Of the Overture to Tannhäuser we have already spoken, and the execution last night gave us no cause to modify our first impression. A more inflated display of extravagance and noise has rarely been submitted to an audience; and it was a pity to hear so magnificent an orchestra engaged in almost fruitless attempts at accomplishing things which, even if readily practicable, would lead to nothing.

(J. W. Davison, London Times, May 16, 1855)

The almost impossible Tannhäuser Overture of Herr Richard Wagner introduced for the first time to an English audience… is a weak parody of the worst compositions, not of M. Berlioz, but of his imitators. So much fuss about nothing, such a pompous and empty commonplace, has seldom been heard.

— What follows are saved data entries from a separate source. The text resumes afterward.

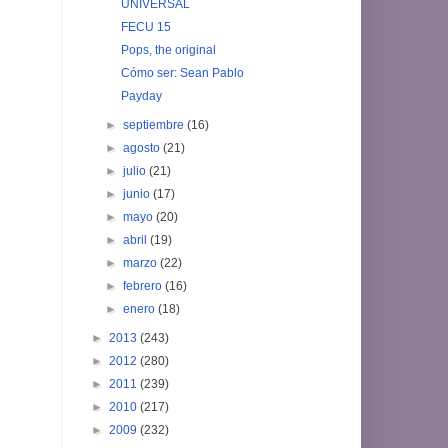
UNIVERSAL
FECU 15
Pops, the original
Cómo ser: Sean Pablo
Payday
►
septiembre
(16)
►
agosto
(21)
►
julio
(21)
►
junio
(17)
►
mayo
(20)
►
abril
(19)
►
marzo
(22)
►
febrero
(16)
►
enero
(18)
►
2013
(243)
►
2012
(280)
►
2011
(239)
►
2010
(217)
►
2009
(232)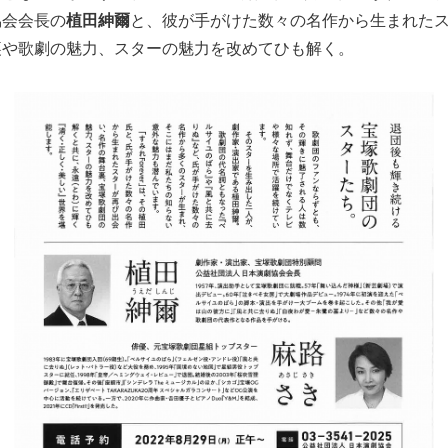
協会会長の
植田紳爾
と、彼が手がけた数々の名作から生まれた
裏や歌劇の魅力、スターの魅力を改めてひも解く。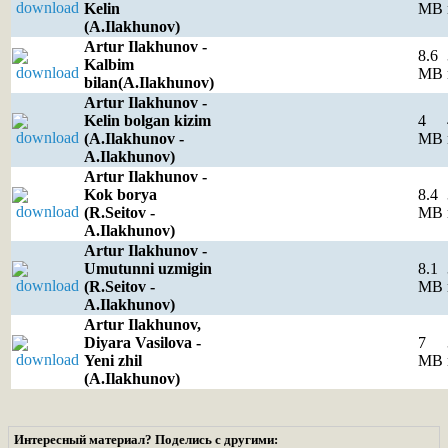
Kelin
MB
(A.Ilakhunov)
Artur Ilakhunov -
8.6
Kalbim
MB
bilan(A.Ilakhunov)
Artur Ilakhunov -
Kelin bolgan kizim
4
(A.Ilakhunov -
MB
A.Ilakhunov)
Artur Ilakhunov -
Kok borya
8.4
(R.Seitov -
MB
A.Ilakhunov)
Artur Ilakhunov -
Umutunni uzmigin
8.1
(R.Seitov -
MB
A.Ilakhunov)
Artur Ilakhunov,
Diyara Vasilova -
7
Yeni zhil
MB
(A.Ilakhunov)
Интересный материал? Поделись с другими: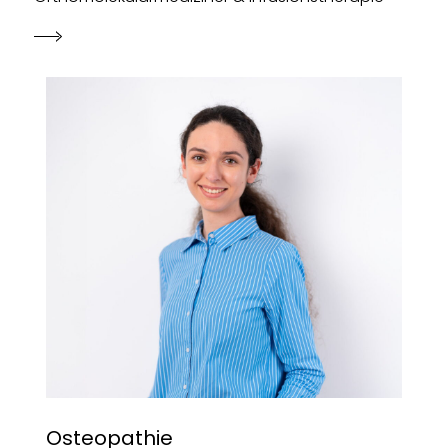
Osteopathie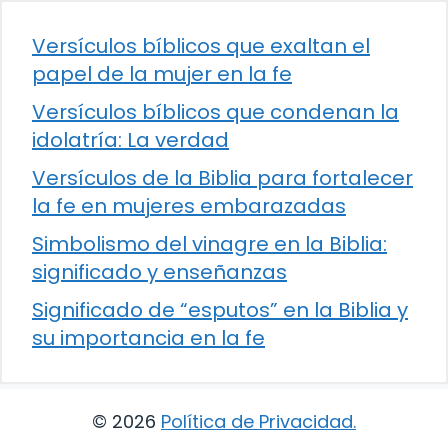
Versículos bíblicos que exaltan el
papel de la mujer en la fe
Versículos bíblicos que condenan la
idolatría: La verdad
Versículos de la Biblia para fortalecer
la fe en mujeres embarazadas
Simbolismo del vinagre en la Biblia:
significado y enseñanzas
Significado de “esputos” en la Biblia y
su importancia en la fe
© 2026
Política de Privacidad
.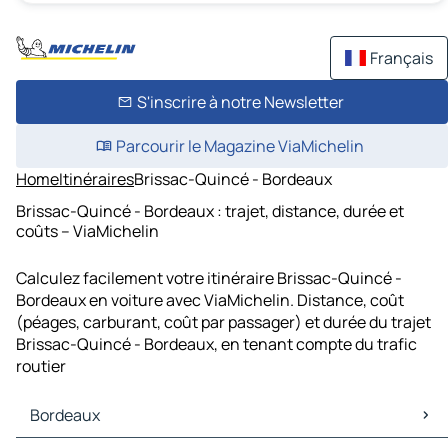
Français
S'inscrire à notre Newsletter
Parcourir le Magazine ViaMichelin
Home
Itinéraires
Brissac-Quincé - Bordeaux
Brissac-Quincé - Bordeaux : trajet, distance, durée et
coûts – ViaMichelin
Calculez facilement votre itinéraire Brissac-Quincé -
Bordeaux en voiture avec ViaMichelin. Distance, coût
(péages, carburant, coût par passager) et durée du trajet
Brissac-Quincé - Bordeaux, en tenant compte du trafic
routier
Bordeaux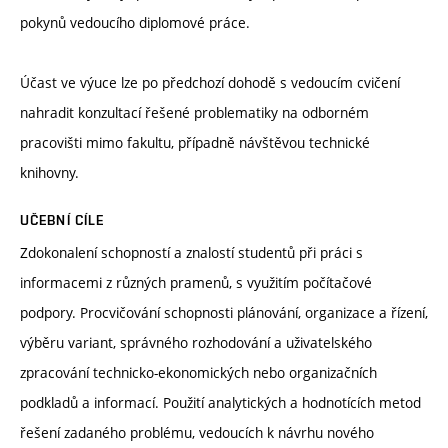
pokynů vedoucího diplomové práce.
Účast ve výuce lze po předchozí dohodě s vedoucím cvičení
nahradit konzultací řešené problematiky na odborném
pracovišti mimo fakultu, případně návštěvou technické
knihovny.
UČEBNÍ CÍLE
Zdokonalení schopností a znalostí studentů při práci s
informacemi z různých pramenů, s využitím počítačové
podpory. Procvičování schopnosti plánování, organizace a řízení,
výběru variant, správného rozhodování a uživatelského
zpracování technicko-ekonomických nebo organizačních
podkladů a informací. Použití analytických a hodnotících metod
řešení zadaného problému, vedoucích k návrhu nového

(J. W. Davison, London Times, May 3, 1854)

After all the talk about Herr Richard Wagner’s Overture to Tannhäuser, we certainly were led to expect something better than we heard. It is enormously difficult to play… With regard to the music, it is such queer stuff that criticism would be thrown away upon it. We never listened to an overture at once so loud and so empty.

(Musical World, London, May 6, 1854)

The overture to Tannhäuser is a piece of vapid rhodomontade and, as Herr Wagner paints him, ’the minstrel of love’ is, after all, but a clamorous and empty personage. If the general ear of ’the future’ is destined to be affected with such music as this, it is to be hoped that charitable posterity will institute some extra hospitals for the deaf wherever Herr Wagner and his compositions are allowed to penetrate.